On the investor side, SPACs represent a unique opportunity to get inside a company and work on its structure and robustness, according to John Rodin, Co-President at Glenview Capital and CEO at Longview Acquisition Corporation.

“One of the things that drew us to the SPAC was that you have this opportunity to get it right the first time. When you find this company, you can make it such that when the company starts its public journey, it has best-in-class corporate governance, it already has the balance sheet that you think it should have. That was a super unique aspect to us,” he said.

There has been a slowdown in issuance, but Rodin believes that’s about recycling capital once deals get announced and closed. It may also be a sign of a maturing market for SPACs.

“I think it’s going to be incrementally harder, in the next few years, for those who don’t really have any experience across the financial sector to raise a SPAC. I think seasoned issuers are going to become more seasoned and newer ones are going to have a little bit of trouble getting traction,” he said.

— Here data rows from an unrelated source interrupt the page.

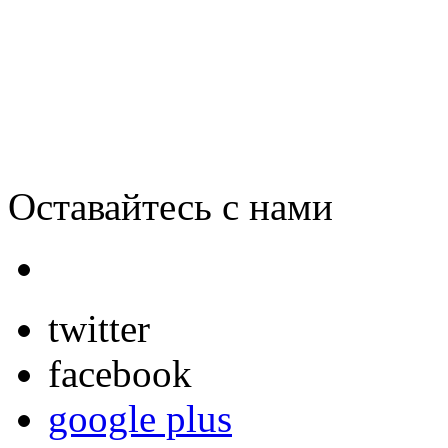
Самый быстрый Интернет 
Оставайтесь с нами
twitter
facebook
google plus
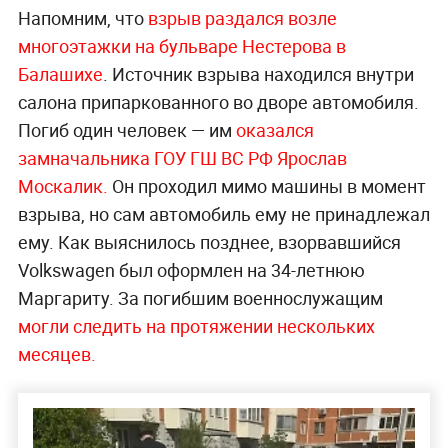
Напомним, что
взрыв раздался возле
многоэтажки на бульваре Нестерова в
Балашихе
. Источник взрыва находился внутри
салона припаркованного во дворе автомобиля.
Погиб один человек — им
оказался
замначальника ГОУ ГШ ВС РФ Ярослав
Москалик
.
Он проходил мимо машины в момент
взрыва, но сам автомобиль ему не принадлежал
ему. Как выяснилось позднее, взорвавшийся
Volkswagen был оформлен на 34-летнюю
Маргариту. За погибшим военнослужащим
могли следить на протяжении нескольких
месяцев.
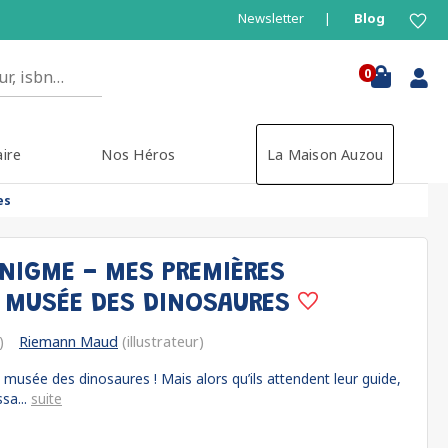
Newsletter
Blog
0
aire
Nos Héros
La Maison Auzou
es
IGME - MES PREMIÈRES
E MUSÉE DES DINOSAURES
)
Riemann Maud
(illustrateur)
 musée des dinosaures ! Mais alors qu’ils attendent leur guide,
sa...
suite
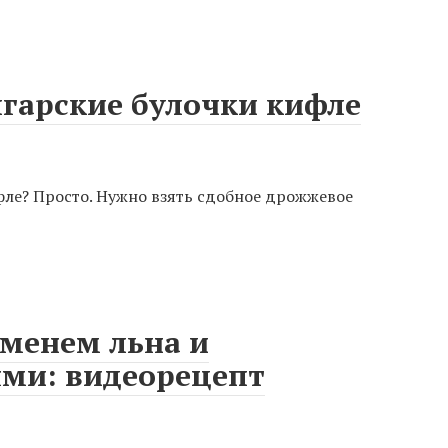
лгарские булочки кифле
фле? Просто. Нужно взять сдобное дрожжевое
еменем льна и
ми: видеорецепт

Aduhelm approval marks an inflection point 

An originally stringent FDA regulatory environment was a key area of focus at our conference, but we wonder if approval of Biogen’s Aduhelm Alzheimer’s treatment marks an inflection point? Highly controversial, this approval potentially sets a new regulatory tone for years to come, particularly with a new administration (though notably still without a confirmed FDA Commissioner). We see this as potentially encouraging for biotech players even outside of neurology where regulatory scrutiny is in focus, though it will take time to fully elucidate all the potential read-throughs.

The shift to value-based care

The FDA, like many others in the industry, is working to keep up with a rapidly accelerating healthcare evolution. As well as novel breakthroughs in treatments, digital health is in focus, driving healthcare to be more consumer-centric and giving patients more choice in their provider and their care. These changes will require transparency in payments and reimbursements and sweeping changes in the way that both insurance and healthcare provision is incentivized.

There needs to be new patterns in how risk is pooled and shared among insurers, and smarter economic and actuarial fixes in dealing with risk so that the system can become fairer and more accessible. One example is the development of one-off cures, increasingly possible as R&D in cell and gene therapy advances in leaps and bounds. But how does a system that’s set up for chronic, long-term care price a cure? It’s a question that needs to be answered to support this kind of life-changing research. 

The healthcare industry is rapidly transforming on almost every front, transitioning to digital solutions and patient-led care, accelerating drug development off the back of well-financed scientific breakthroughs and changing how it approaches the markets.